__WHAT IS REQUIRED__: Every line of the entries that holds the word "management" is to be copied.

__DATA SHOWN__:
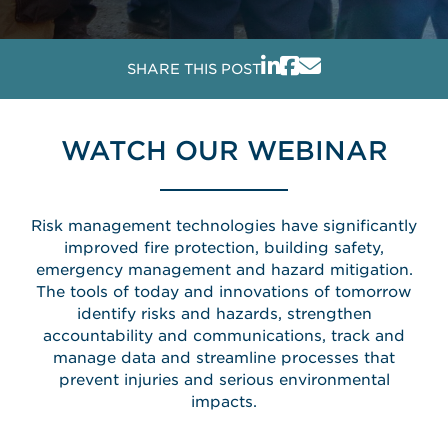
SHARE THIS POST
WATCH OUR WEBINAR
Risk management technologies have significantly
improved fire protection, building safety,
emergency management and hazard mitigation.
The tools of today and innovations of tomorrow
identify risks and hazards, strengthen
accountability and communications, track and
manage data and streamline processes that
prevent injuries and serious environmental
impacts.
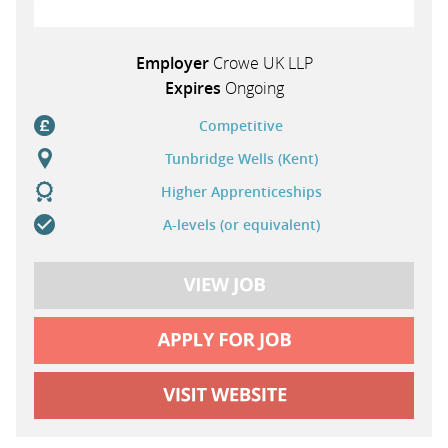
Employer
Crowe UK LLP
Expires
Ongoing
Competitive
Tunbridge Wells (Kent)
Higher Apprenticeships
A-levels (or equivalent)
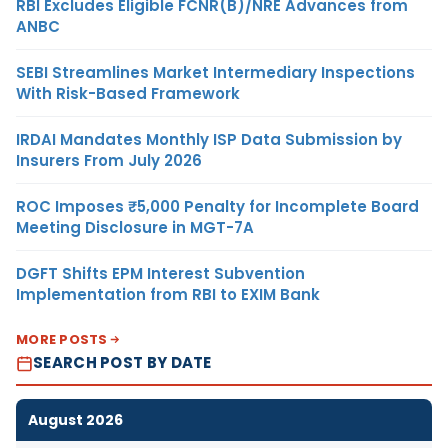
RBI Excludes Eligible FCNR(B)/NRE Advances from
ANBC
SEBI Streamlines Market Intermediary Inspections
With Risk-Based Framework
IRDAI Mandates Monthly ISP Data Submission by
Insurers From July 2026
ROC Imposes ₹5,000 Penalty for Incomplete Board
Meeting Disclosure in MGT-7A
DGFT Shifts EPM Interest Subvention
Implementation from RBI to EXIM Bank
MORE POSTS
SEARCH POST BY DATE
August 2026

__ANSWER SECTION__:
Risk management technologies have significantly
emergency management and hazard mitigation.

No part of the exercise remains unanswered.